Correlated short-term synaptic plasticity across the range of stimulus strength levels: 5-pulse trains. A: in 1 NA neuron, 50-Hz trains evoked at 3 different levels all showed depression. Top: unscaled overlay of 3 average synaptic current traces evoked at different levels. Bottom: same traces but scaled to the initial EPSC amplitude: amplitude of the final scaled EPSCs in the trains for lowest level/weakest stimulus (1), middle (2), and highest level/strongest stimulus (3). B: second example NA neuron, in which 50-Hz trains evoked at 2 different levels both showed mild facilitation: unscaled (top) and scaled (bottom) traces; amplitudes of the final scaled EPSCs in the trains for lower level/weakest stimulus (1) and higher level/strongest stimulus (2).
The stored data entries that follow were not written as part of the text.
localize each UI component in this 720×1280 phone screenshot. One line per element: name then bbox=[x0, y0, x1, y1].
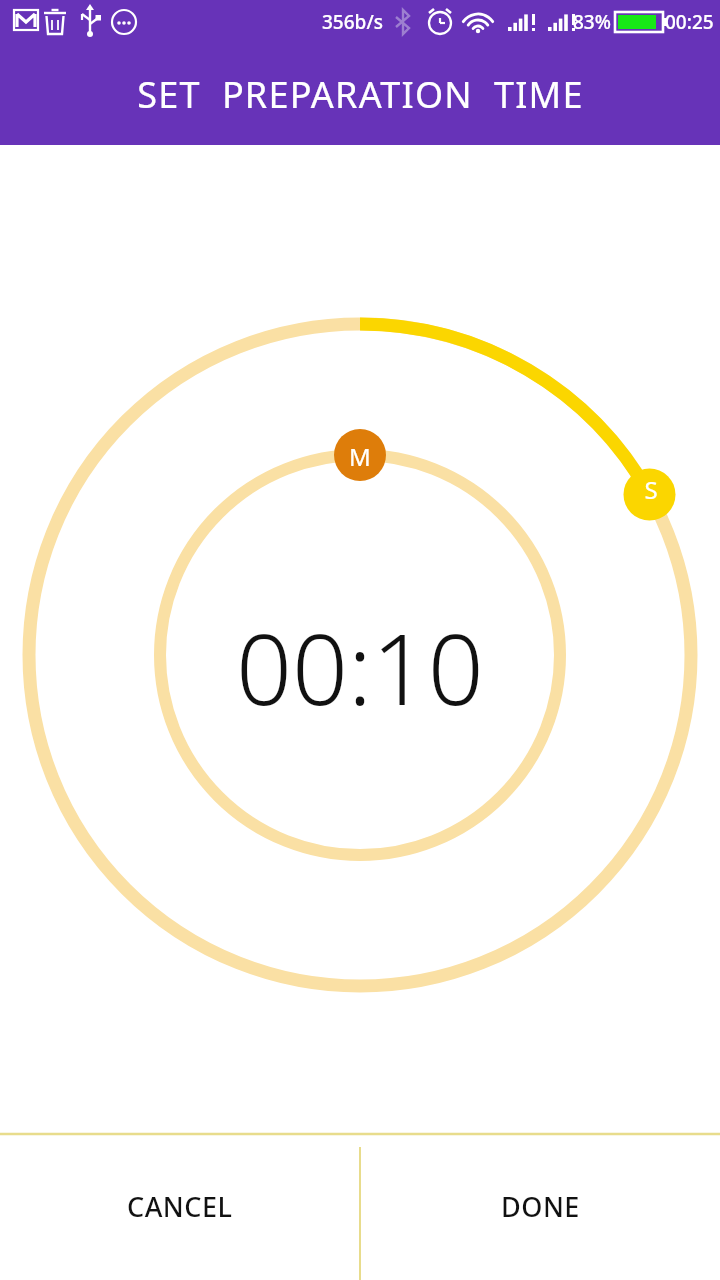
staticText: DONE bbox=[501, 1188, 580, 1225]
button[interactable]: DONE bbox=[360, 1133, 720, 1280]
staticText: 00:10 bbox=[236, 600, 484, 733]
staticText: 83% bbox=[573, 9, 611, 35]
staticText: CANCEL bbox=[127, 1188, 233, 1225]
button[interactable]: CANCEL bbox=[0, 1133, 360, 1280]
staticText: 356b/s bbox=[322, 9, 383, 35]
button[interactable]: 00:10 bbox=[236, 600, 484, 733]
button[interactable]: M bbox=[345, 440, 375, 470]
button[interactable]: S bbox=[637, 473, 665, 501]
staticText: SET PREPARATION TIME bbox=[137, 70, 584, 119]
staticText: 00:25 bbox=[665, 9, 714, 35]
C: train steady-state ratios (SSR = EPSC5/EPSC1) measured for raw EPSC amplitudes at multiple stimulus levels were strongly correlated (n = 36 levels across 33 NA neurons, R² = 0.499, P < 0.0001). D: train ratios (EPSC5/EPSC1) measured for independent EPSC amplitudes are also correlated, although more weakly (n = 36, R² = 0.161, P = 0.015).